Irish crooner Paddy Hanna has a new album called The Hill coming out in October, and today he follows up lead single “Colosseum” with a track called “Sinatra”. Of its genesis, Paddy says:
“I was given an Italian Chord organ from a friend as a gift, it was built in the early 60s and I was really rather taken by its sound, a sort of airy creakiness. When I sat down to play it for the first time I wrote Sinatra, which is I suppose a sort of Italian Murder ballad. I’m not sure why I would write such a song to be honest, I may have been in a vengeful mood, or perhaps the Chord Organ had some dark secrets and wanted to channel them through my fingers! We may never know“
Paddy makes great use of this Italian chord organ on “Sinatra”, forming the basis of the song with a melody that is both buoyant and dastardly.
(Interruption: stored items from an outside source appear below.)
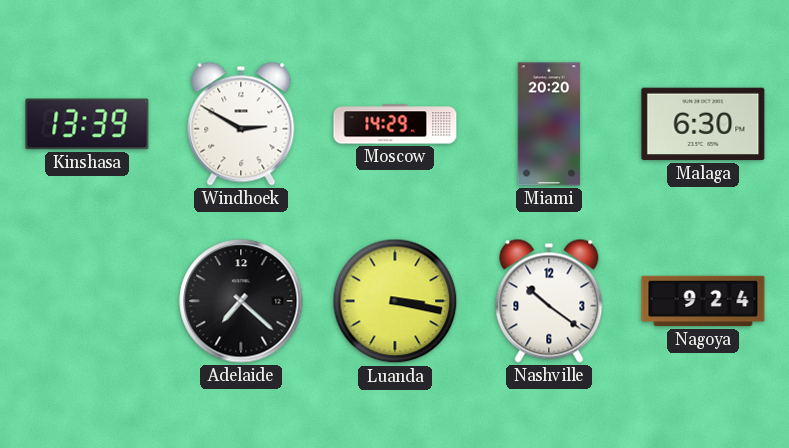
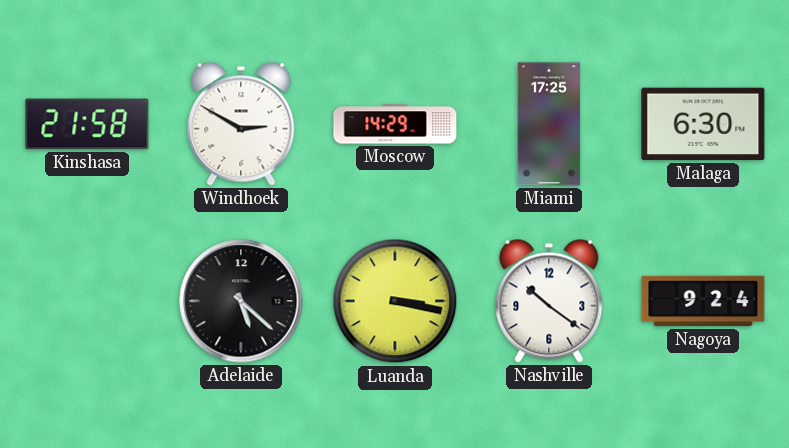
Kinshasa: 13:39 -> 21:58
Miami: 20:20 -> 17:25
Adelaide: 7:22 -> 5:22
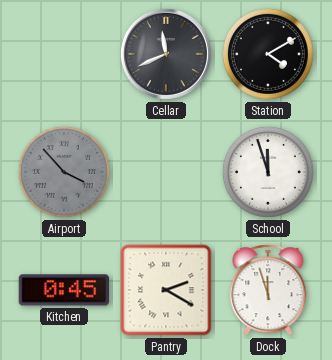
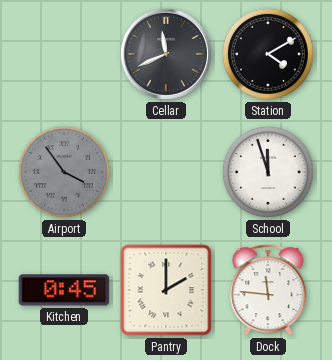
Airport: 3:53 -> 3:54
Pantry: 2:20 -> 2:00
Dock: 11:57 -> 11:46
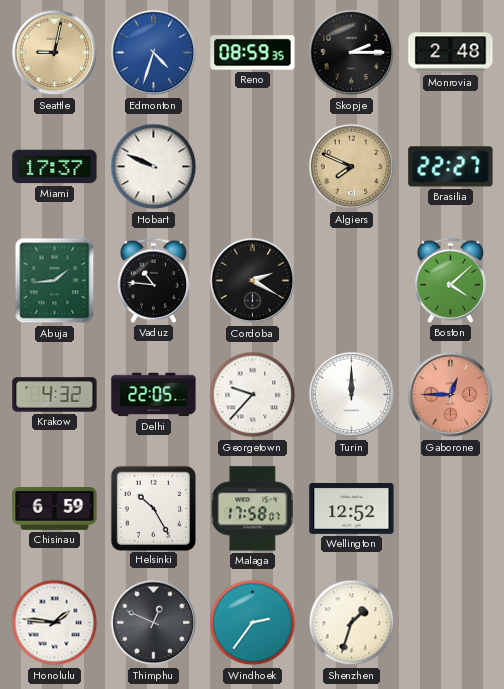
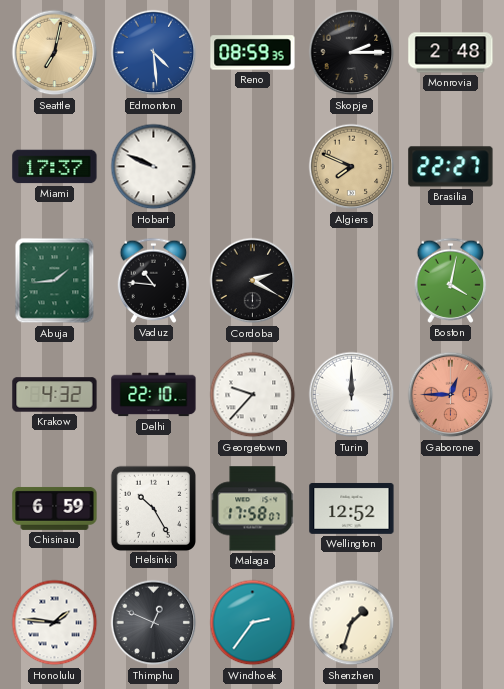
Seattle: 9:02 -> 7:02
Edmonton: 4:33 -> 4:29
Boston: 4:08 -> 4:02
Delhi: 22:05 -> 22:10
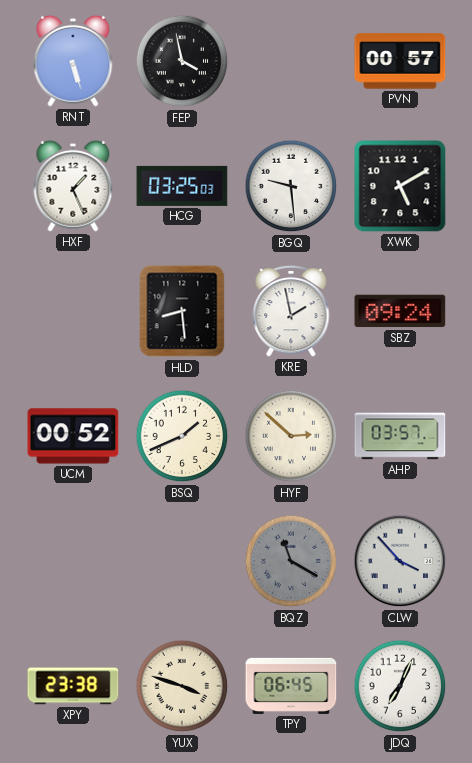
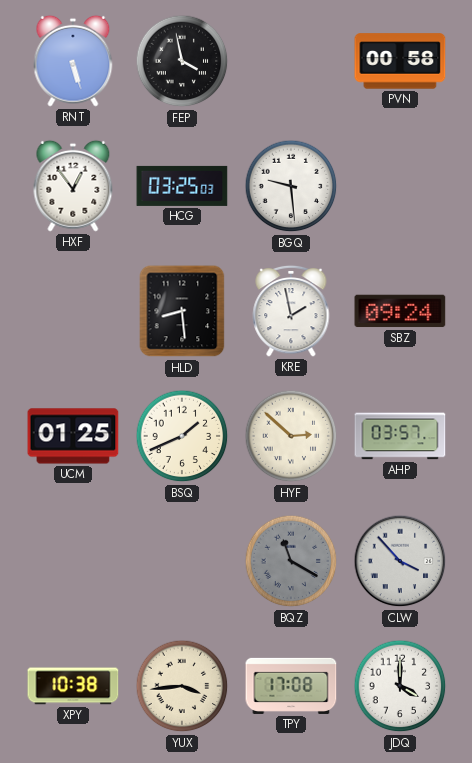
PVN: 00:57 -> 00:58
HXF: 1:26 -> 12:54
XWK: 5:10 -> none
UCM: 00:52 -> 01:25
XPY: 23:38 -> 10:38
YUX: 3:48 -> 3:44
TPY: 06:45 -> 17:08
JDQ: 7:04 -> 4:00
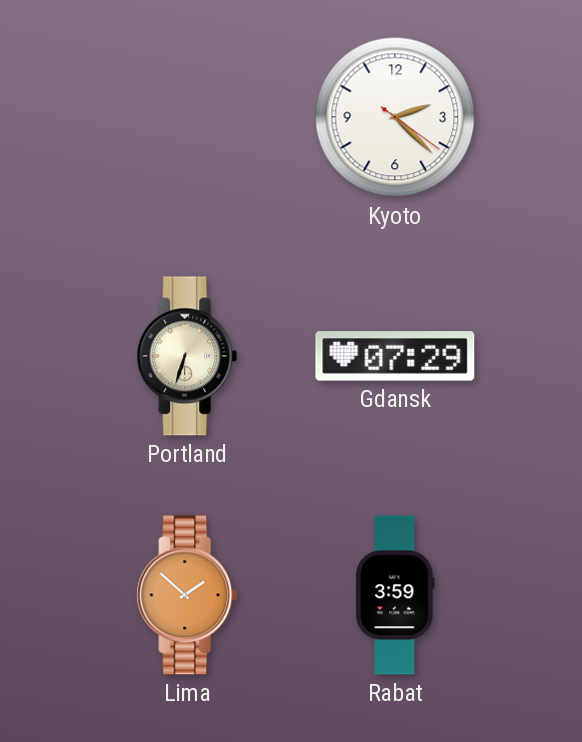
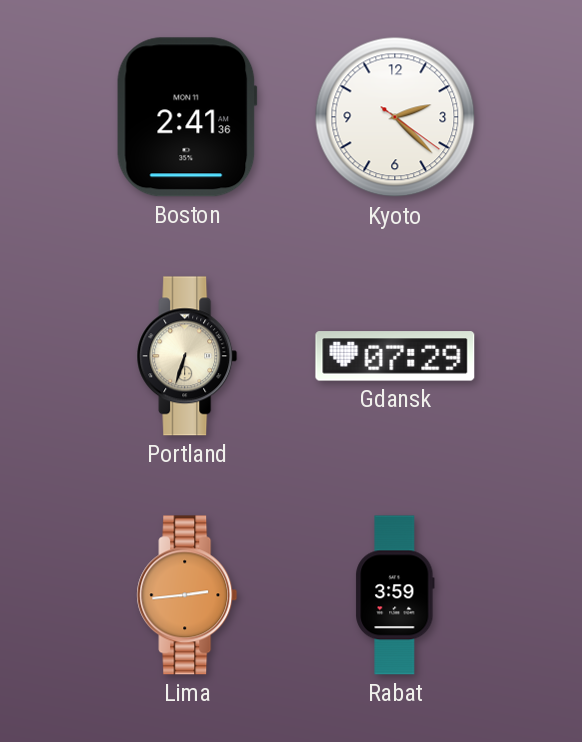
Boston: none -> 2:41
Lima: 1:52 -> 2:44
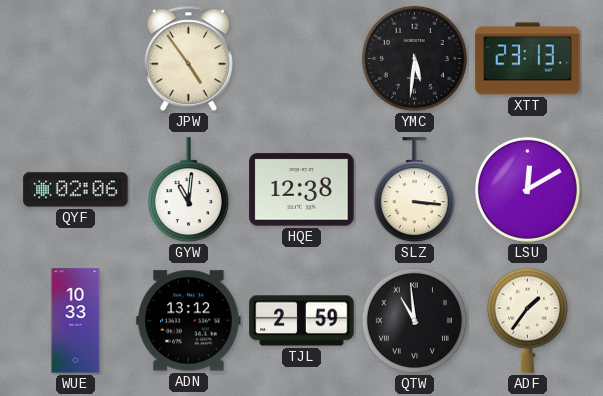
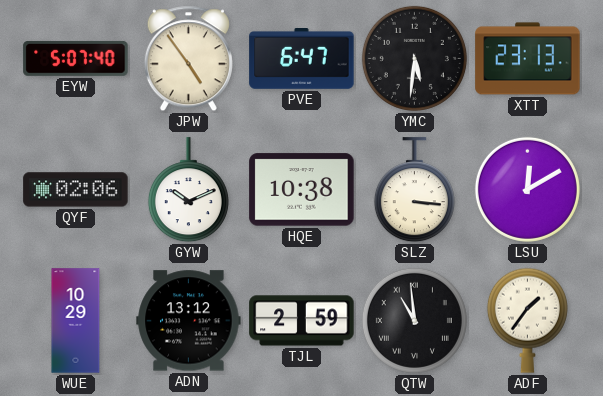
EYW: none -> 5:07
PVE: none -> 6:47
GYW: 11:01 -> 10:11
HQE: 12:38 -> 10:38
WUE: 10:33 -> 10:29
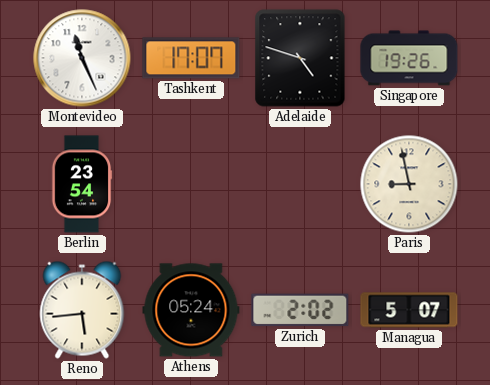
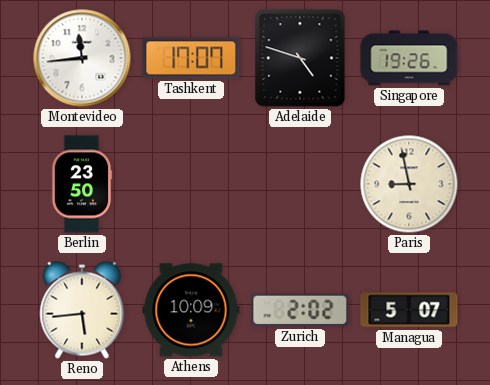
Montevideo: 11:26 -> 11:44
Berlin: 23:54 -> 23:50
Athens: 05:24 -> 10:09
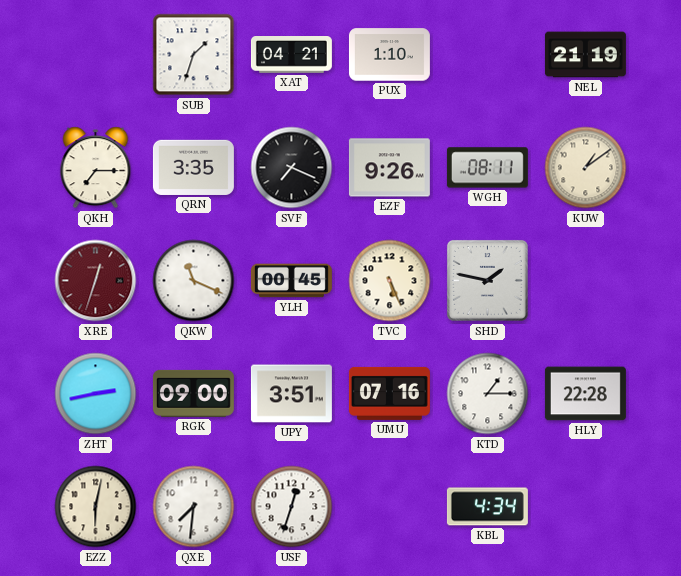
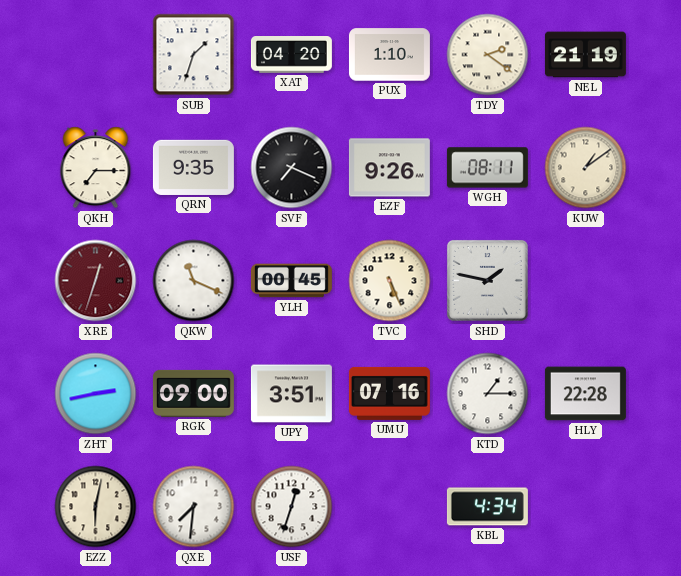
XAT: 04:21 -> 04:20
TDY: none -> 2:21
QRN: 3:35 -> 9:35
The darkness in its timbre is emphasised by his melodramatic vocal and words, which tell an unusual story of intrigue, shot through with personal emotional pain. “Sinatra” winds its way through this macabre world, reaching the chorus where Paddy mumbles “but if you don’t like it…” before switching to a theatrical croon for the ultimatum “I’ll die before the light is leaving!” The mid-point of “Sinatra” takes a flamboyant detour as a guitar burns its way through the track, while the rhythm section of Girl Band keeps things bouncing along. Once the guitar has turned to embers, they set “Sinatra” back on track for the brilliantly tragicomic finale, where Paddy sings his heart out as the dark clouds and bad omens seem to gather all around, until they swallow him up.